Well well…. another normal night in Worthing for me. my train pulls into Worthing train station and I am presented with a 10 pound penalty fare for not having a ticket so I pay the cost of my journey and put the fine in my pocket. On my departure of Worthing train station I try to avoid the cars that race up and down and round and round the Teville Gate (Car Park) area, beeping horns, reving engines, wheels spinning, boots open pumpinmg out bassy house music, I walk on……
Passing hooded figures in the dark, groups of girls wearing cheap jewellery and matching sportswear and white trainers shouting amongst themselves MEEECHELLE OH COME ON!!!!!! F**K OFF CHARDONAY YOU SLAG!!! OI DAZ? WHERE YOU GOIN? GOT A LIGHT MATE? OI, GOT 50p?
Anyway, I managed to avoid the group by crossing the road looking down at the ground, watching my flared chords flap against each leg, I zip up my parka and keep quiet.
I enter the offie and grab 6 Stellas, no way I’m out round town tonight!
I walk on… passing EDEN, it’s dead in there, pass Wheatherspoons, cor it’s ever so bright, just like a supermarket! I see a bunch of townie girls all cleavaged up, I cross over towards the TOAD (girls night, they get free drinks)
OI WHAT YOU FUCKIN LOOKIN AT MATE? I’ll CUT YA IF YOU ARE CHECK OUT MY BIRD! oh dear…

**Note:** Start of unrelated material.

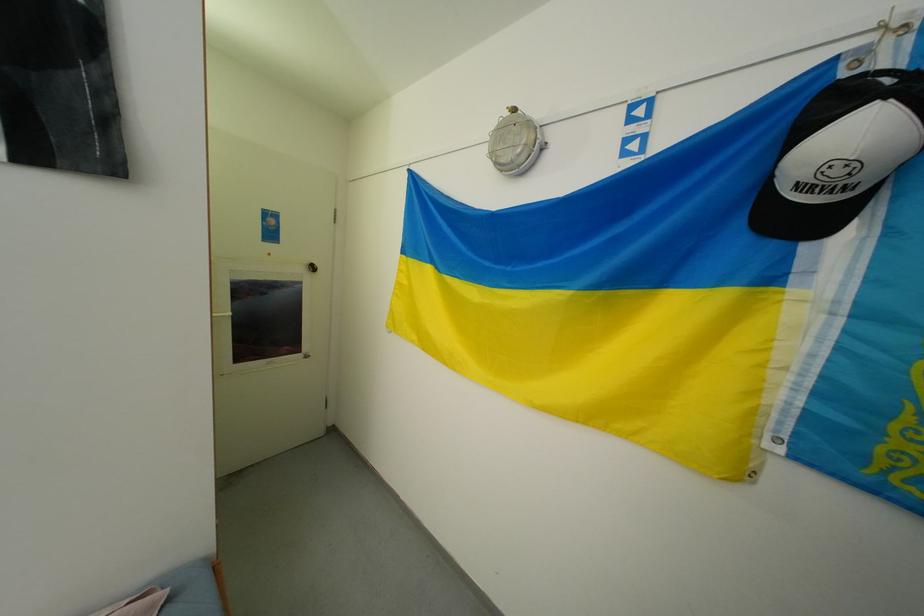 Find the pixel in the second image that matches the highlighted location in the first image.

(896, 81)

Chatsworth Road is packed full of chavs, souped up Novas and Cavaliers zooming up and down
Someone gets thrown out of the ASSEMBLY in front of me, it kicks off!
I run off to my mates for the evening!
might go out for last orders…… or maybe even the club up the road where everyone is over 30!
I’m not scared! Barred from most places thank god! lol
Littlehamptons big brother- Worthing. A town so steeped in right wing chavism that when the Arts World requested a statue of Oscar Wilde (he wrote many plays here) in the town centre- the authorities said no- a gay man in a chav town would be just too much for the locals.
The town is a strange mixture of very old people who all fought in the war and… chavs. Every corner has a chav girl with her (minimum) two trainee toddler chavs. Five feet walking in front is the latest chav boyfriend with his two chav mates checking out the security at every supermarket- chavs don’t like paying for things in Worthing.
The town centre still has a thriving wimpy- the restuarant choice of the local chav hordes. The pub chains are all here- giving the chav a chance to enter, fight be thrown out- and then do it again up the road. Unfortunately for door staff the chavs all look the same and make up 92 per cent of the population so theres little chance of chav exclusion from night spots.
Most towns have one plus point- a good bit. Not Worthing. If Littlehampton is the out of control teenager then Worthing is the older brother that influences all the way to the local police station. With its ugly sister, Bognor, just down the road, this chav family of towns is crying out for global warming to raise the sea level.